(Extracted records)
Content starts

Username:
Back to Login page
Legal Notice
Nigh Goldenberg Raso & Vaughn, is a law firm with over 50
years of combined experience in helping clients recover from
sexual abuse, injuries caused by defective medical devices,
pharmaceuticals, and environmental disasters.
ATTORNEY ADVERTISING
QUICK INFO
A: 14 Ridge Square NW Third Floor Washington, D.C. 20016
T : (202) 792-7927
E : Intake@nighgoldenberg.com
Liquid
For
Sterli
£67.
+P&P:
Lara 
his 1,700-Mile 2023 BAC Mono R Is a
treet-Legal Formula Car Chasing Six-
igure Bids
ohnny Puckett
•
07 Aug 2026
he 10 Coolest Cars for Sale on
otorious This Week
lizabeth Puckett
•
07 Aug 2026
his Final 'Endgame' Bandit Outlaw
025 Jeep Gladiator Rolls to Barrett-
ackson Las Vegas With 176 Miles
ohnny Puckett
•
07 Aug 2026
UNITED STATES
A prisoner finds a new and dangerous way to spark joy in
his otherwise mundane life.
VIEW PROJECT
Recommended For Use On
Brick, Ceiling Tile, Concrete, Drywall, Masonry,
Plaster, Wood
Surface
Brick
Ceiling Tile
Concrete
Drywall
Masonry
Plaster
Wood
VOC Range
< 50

Content ends
Content starts

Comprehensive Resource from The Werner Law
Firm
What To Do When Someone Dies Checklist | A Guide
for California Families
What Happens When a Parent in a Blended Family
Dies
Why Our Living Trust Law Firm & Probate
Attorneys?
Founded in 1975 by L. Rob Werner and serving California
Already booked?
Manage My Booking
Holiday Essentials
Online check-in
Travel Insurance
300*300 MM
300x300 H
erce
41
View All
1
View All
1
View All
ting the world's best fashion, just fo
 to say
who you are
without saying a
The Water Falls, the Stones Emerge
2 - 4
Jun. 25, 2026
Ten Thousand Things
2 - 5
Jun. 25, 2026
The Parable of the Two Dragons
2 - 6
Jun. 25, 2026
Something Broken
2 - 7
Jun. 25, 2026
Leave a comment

Content ends

- **Work order**
Above are some lines. Repeat exactly, and only, those from the line that has "What Happens When" through the line that has "without saying a".

- **Task result**
What Happens When a Parent in a Blended Family
Dies
Why Our Living Trust Law Firm & Probate
Attorneys?
Founded in 1975 by L. Rob Werner and serving California
Already booked?
Manage My Booking
Holiday Essentials
Online check-in
Travel Insurance
300*300 MM
300x300 H
erce
41
View All
1
View All
1
View All
ting the world's best fashion, just fo
 to say
who you are
without saying a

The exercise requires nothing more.